Abstract

The pattern of seismogenic faulting in the San Gorgonio Pass‐San Bernardino basin area of the San Andreas fault (SAF) zone is mapped from about 7000 quality‐selected focal mechanisms (1981‐Nov '92). They are derived from phase data of the southern California network by a relocation procedure based on location‐dependent station‐corrections and by a grid‐search procedure. About 3/4 of the mechanisms have been interpreted as planes of rupture, or “slip planes”, that delineate many distinct faults. One of these faults is right‐lateral, dips steeply northeast and is continuous trough the San Gorgonio Pass area; we interpret it as the main branch of the SAF. A very large earthquake seems possible on this portion of the SAF because of its continuity and because of the unusually deep reach of the seismicity (23 km). Southwest of this fault, a volume of diffuse and persistent seismicity has a sharp downward cut‐off which may reflect a basal detachment dipping 20° northeast and intersecting the SAF along the deepest seismicity. Northeast of the SAF, the floor of the seismicity is shallower by as much as 10 km. Stress characteristics are derived from slip planes in 10 selected subregions.
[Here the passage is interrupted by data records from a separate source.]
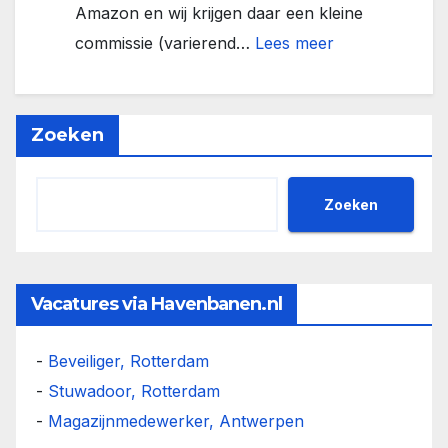
Amazon en wij krijgen daar een kleine
:
commissie (varierend…
Lees meer
Europese
Havens
vanuit
Zoeken
de
lucht
Zoeken
Vacatures via Havenbanen.nl
-
Beveiliger, Rotterdam
-
Stuwadoor, Rotterdam
-
Magazijnmedewerker, Antwerpen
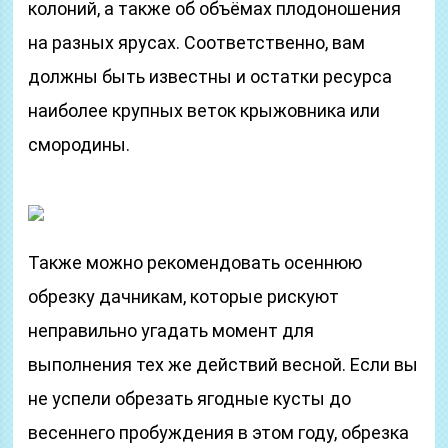
колоний, а также об объёмах плодоношения
на разных ярусах. Соответственно, вам
должны быть известны и остатки ресурса
наиболее крупных веток крыжовника или
смородины.
Также можно рекомендовать осеннюю
обрезку дачникам, которые рискуют
неправильно угадать момент для
выполнения тех же действий весной. Если вы
не успели обрезать ягодные кусты до
весеннего пробуждения в этом году, обрезка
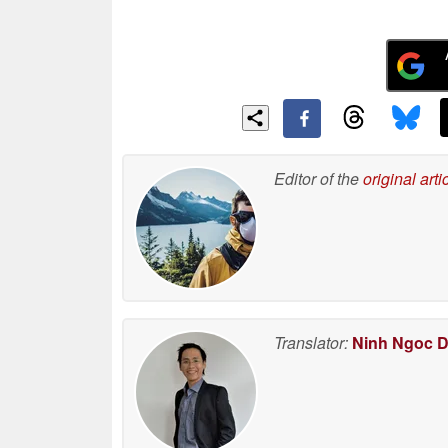
Editor of the
original arti
Translator:
Ninh Ngoc 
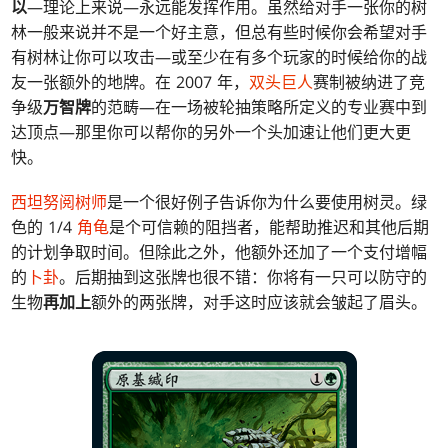
以
—理论上来说—永远能发挥作用。虽然给对手一张你的树
林一般来说并不是一个好主意，但总有些时候你会希望对手
有树林让你可以攻击—或至少在有多个玩家的时候给你的战
友一张额外的地牌。在 2007 年，
双头巨人
赛制被纳进了竞
争级
万智牌
的范畴—在一场被轮抽策略所定义的专业赛中到
达顶点—那里你可以帮你的另外一个头加速让他们更大更
快。
西坦努阅树师
是一个很好例子告诉你为什么要使用树灵。绿
色的 1/4
角龟
是个可信赖的阻挡者，能帮助推迟和其他后期
的计划争取时间。但除此之外，他额外还加了一个支付增幅
的
卜卦
。后期抽到这张牌也很不错：你将有一只可以防守的
生物
再加上
额外的两张牌，对手这时应该就会皱起了眉头。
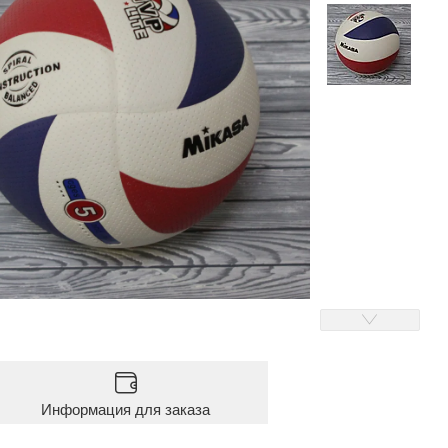
Информация для заказа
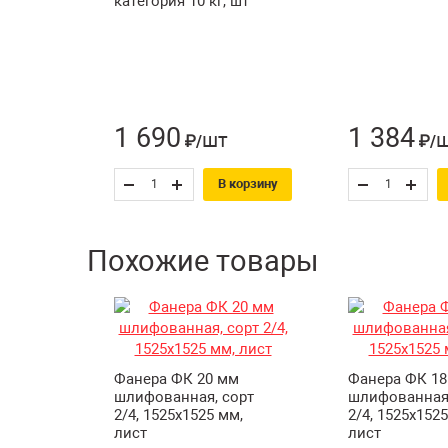
категория 10 кг, шт
1 690
1 384
шт
₽/
₽/
В корзину
Похожие товары
Фанера ФК 20 мм
Фанера ФК 18
шлифованная, сорт
шлифованная,
2/4, 1525х1525 мм,
2/4, 1525х152
лист
лист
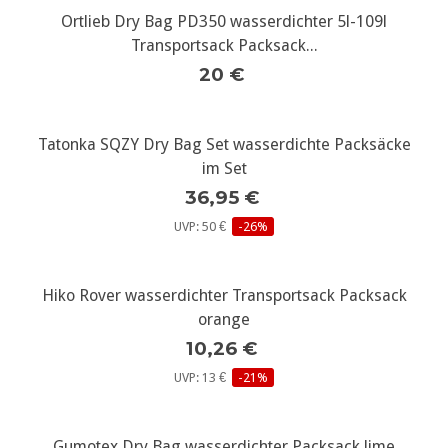
Ortlieb Dry Bag PD350 wasserdichter 5l-109l
Transportsack Packsack...
20 €
Tatonka SQZY Dry Bag Set wasserdichte Packsäcke
im Set
36,95 €
UVP: 50 €
-26%
Hiko Rover wasserdichter Transportsack Packsack
orange
10,26 €
UVP: 13 €
-21%
Gumotex Dry Bag wasserdichter Packsack lime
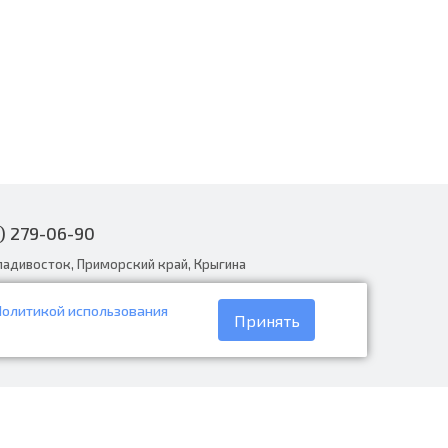
) 279-06-90
ладивосток, Приморский край, Крыгина
Политикой использования
narodnye.ru
Принять
30 до 19:00, вс с 8:30 до 18:00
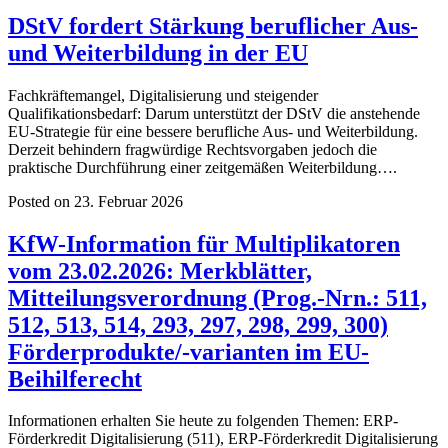
DStV fordert Stärkung beruflicher Aus-
und Weiterbildung in der EU
Fachkräftemangel, Digitalisierung und steigender
Qualifikationsbedarf: Darum unterstützt der DStV die anstehende
EU-Strategie für eine bessere berufliche Aus- und Weiterbildung.
Derzeit behindern fragwürdige Rechtsvorgaben jedoch die
praktische Durchführung einer zeitgemäßen Weiterbildung….
Posted on 23. Februar 2026
KfW-Information für Multiplikatoren
vom 23.02.2026: Merkblätter,
Mitteilungsverordnung (Prog.-Nrn.: 511,
512, 513, 514, 293, 297, 298, 299, 300)
Förderprodukte/-varianten im EU-
Beihilferecht
Informationen erhalten Sie heute zu folgenden Themen: ERP-
Förderkredit Digitalisierung (511), ERP-Förderkredit Digitalisierung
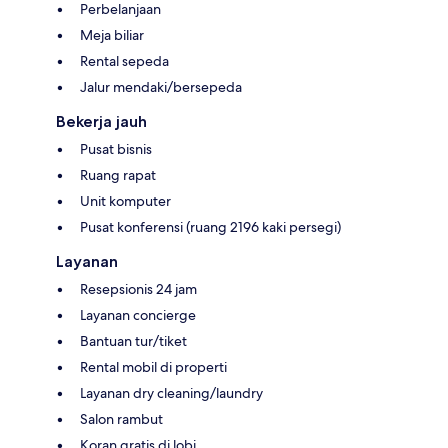
Perbelanjaan
Meja biliar
Rental sepeda
Jalur mendaki/bersepeda
Bekerja jauh
Pusat bisnis
Ruang rapat
Unit komputer
Pusat konferensi (ruang 2196 kaki persegi)
Layanan
Resepsionis 24 jam
Layanan concierge
Bantuan tur/tiket
Rental mobil di properti
Layanan dry cleaning/laundry
Salon rambut
Koran gratis di lobi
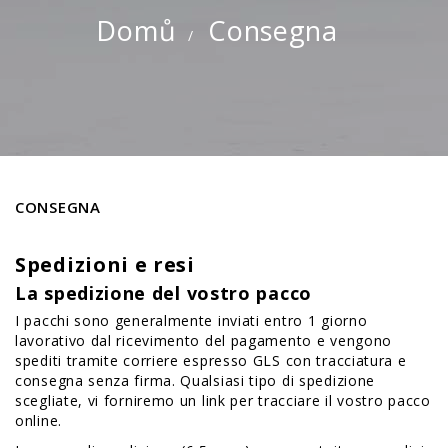
Domů
Consegna
CONSEGNA
Spedizioni e resi
La spedizione del vostro pacco
I pacchi sono generalmente inviati entro 1 giorno
lavorativo dal ricevimento del pagamento e vengono
spediti tramite corriere espresso GLS con tracciatura e
consegna senza firma. Qualsiasi tipo di spedizione
scegliate, vi forniremo un link per tracciare il vostro pacco
online.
The regime is transpressional near the constricting bend of the SAF at San Gorgonio Pass; it is dominated by horizontal extension in the San Bernardino Basin area; and it is again transpressional in the eastern San Gorgonio Mountains north of the Cucamonga thrust. The broad features of this zonation may be related to the intersection of the SAF with the Pinto Mountain fault and with the San Jacinto fault. A change of fault kinematics in the Yucaipa cluster coincides with the 1992 Landers and Big Bear main shocks and may be a manifestation of static stress change.